Colleagues who had been killed in the bombing that Dr. Azizi somehow survived would come to him and say they knew they were dead, but they would return with new identities. Could the governor help them?
"I would dream of fire and meetings with the friends we lost," recalled Dr. Azizi, who is still being treated for burns and fighting flashbacks but resumed work last week in Kandahar.
Even for Kandahar's long history of complex political assassinations, the bombing attack on the governor's guesthouse in January was daring.
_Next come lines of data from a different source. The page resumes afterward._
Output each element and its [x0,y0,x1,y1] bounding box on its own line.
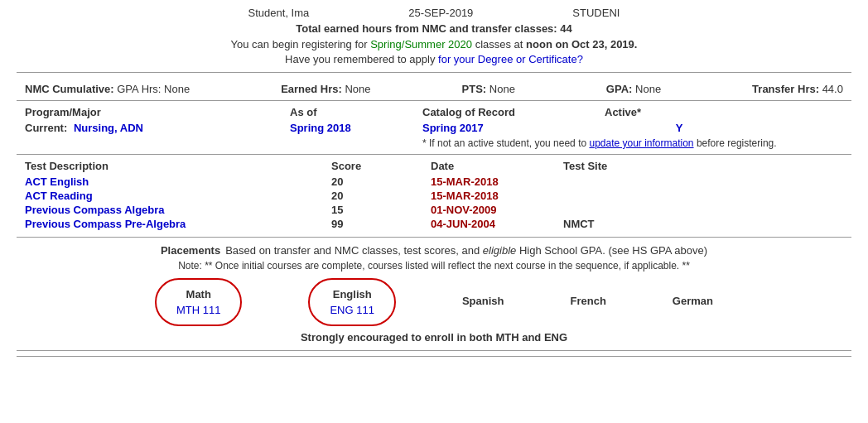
test-site-4: NMCT [563,218,696,230]
date-header: Date [431,160,563,172]
placement-german: German [673,295,713,310]
spanish-label: Spanish [462,295,504,307]
table-row: ACT English 20 15-MAR-2018 [25,175,843,188]
register-link[interactable]: Spring/Summer 2020 [370,38,472,50]
asof-col-header: As of [290,106,422,118]
update-info-link[interactable]: update your information [589,137,693,149]
footnote: * If not an active student, you need to … [422,137,777,149]
top-divider [17,72,851,73]
test-score-3: 15 [331,204,431,216]
french-label: French [571,295,606,307]
nmc-cumulative-row: NMC Cumulative: GPA Hrs: None Earned Hrs… [17,78,851,101]
test-date-2: 15-MAR-2018 [431,190,499,202]
gpa-hrs-value: None [164,83,190,95]
active-value: Y [676,122,683,134]
catalog-col-header: Catalog of Record [422,106,605,118]
earned-hrs-label: Earned Hrs: [281,83,342,95]
test-site-1 [563,175,696,188]
placement-spanish: Spanish [462,295,504,310]
catalog-value: Spring 2017 [422,122,484,134]
test-name-2: ACT Reading [25,190,93,202]
register-line: You can begin registering for Spring/Sum… [17,38,851,50]
test-section: Test Description Score Date Test Site AC… [17,155,851,238]
test-desc-header: Test Description [25,160,331,172]
placement-math: Math MTH 111 [155,278,242,326]
gpa-hrs-label: GPA Hrs: [117,83,161,95]
test-site-3 [563,204,696,216]
test-score-1: 20 [331,175,431,188]
student-name: Student, Ima [248,7,310,19]
site-header: Test Site [563,160,696,172]
test-name-4: Previous Compass Pre-Algebra [25,218,186,230]
math-label: Math [176,288,220,300]
bottom-divider [17,356,851,357]
gpa-value: None [635,83,661,95]
student-id: STUDENI [572,7,620,19]
placements-courses: Math MTH 111 English ENG 111 Spanish Fre… [25,278,843,326]
active-col-header: Active* [605,106,754,118]
placements-label: Placements [161,244,220,257]
test-name-3: Previous Compass Algebra [25,204,165,216]
table-row: ACT Reading 20 15-MAR-2018 [25,190,843,202]
placement-french: French [571,295,606,310]
test-name-1: ACT English [25,175,89,188]
test-date-4: 04-JUN-2004 [431,218,495,230]
test-site-2 [563,190,696,202]
transfer-hrs-value: 44.0 [822,83,843,95]
pts-value: None [489,83,515,95]
program-section: Program/Major As of Catalog of Record Ac… [17,101,851,155]
header-date: 25-SEP-2019 [408,7,473,19]
total-hours: Total earned hours from NMC and transfer… [17,22,851,35]
pts-label: PTS: [462,83,487,95]
placement-english: English ENG 111 [308,278,395,326]
test-date-3: 01-NOV-2009 [431,204,497,216]
nmc-label: NMC Cumulative: [25,83,114,95]
degree-line: Have you remembered to apply for your De… [17,53,851,65]
table-row: Previous Compass Pre-Algebra 99 04-JUN-2… [25,218,843,230]
german-label: German [673,295,713,307]
note-row: Note: ** Once initial courses are comple… [25,260,843,272]
current-label: Current: [25,122,67,134]
encouraged-row: Strongly encouraged to enroll in both MT… [25,331,843,344]
degree-link[interactable]: for your Degree or Certificate? [438,53,583,65]
score-header: Score [331,160,431,172]
test-date-1: 15-MAR-2018 [431,175,499,188]
placements-section: Placements Based on transfer and NMC cla… [17,238,851,351]
as-of-value: Spring 2018 [290,122,351,134]
test-score-4: 99 [331,218,431,230]
english-course: ENG 111 [330,304,374,316]
math-course: MTH 111 [176,304,220,316]
program-col-header: Program/Major [25,106,290,118]
earned-hrs-value: None [345,83,370,95]
test-score-2: 20 [331,190,431,202]
english-label: English [330,288,374,300]
program-name: Nursing, ADN [74,122,143,134]
gpa-label: GPA: [606,83,633,95]
placements-description: Based on transfer and NMC classes, test … [225,244,707,257]
table-row: Previous Compass Algebra 15 01-NOV-2009 [25,204,843,216]
transfer-hrs-label: Transfer Hrs: [752,83,819,95]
It almost devastated the entire leadership of the only province in the south that is putting up some resistance to a Taliban surge, killing a deputy governor, a senator and a member of Parliament, as well as the United Arab Emirates ambassador and five aides.
Once the hotbed of the Taliban insurgency, Kandahar has remained relatively stable as district after district in surrounding provinces has fallen to the militants. But the two explosions, which killed 13 people, and the investigation that followed, highlighted the increasing complexity of the Afghan war, particularly in Kandahar, which is riven by political and tribal rivalries.
The explosives were placed under a couch just two seats to the right of the governor in a reception hall tucked behind at least five layers of security. Most of the victims were incinerated down to the bone; one official was identified just by the metal of his watch clinging to his wrist.
"The chandelier dropped from the ceiling, and the room immediately caught fire – it was dark, and there was smoke, and fire," said Mohammed Yousuf Yousufi, a businessman who survived with burns to his hands and back.
While there was no mistaking the deadly toll of the bombing, investigators struggled with the complexities of who was responsible.
Afghan officials now say they have no doubt that the Taliban were behind the bombing. However, the militants have denied involvement, highlighting their close relations with the United Arab Emirates.
Given that six diplomats from the gulf nation were killed, some officials in the U.A.E. and in Afghanistan initially suspected Iran, which has long been seen as an adversary of Arab nations and is believed to have growing ties with the Taliban.
Adding to the mystery was the fact that the province's powerful police chief, an ally of the American military named Gen. Abdul Raziq, walked out of the room just minutes before the explosion. He said he left for evening prayers; Afghan officials say he was bored and went out for a cigarette. Many wondered whether his departure was a lucky coincidence or something more sinister.
General Raziq's men are in charge of at least three belts of security around the governor's house. They are known to be so cautious that they have poked metal rods into the fruit heading to the former governor's table, which makes the security lapse in January all the more remarkable.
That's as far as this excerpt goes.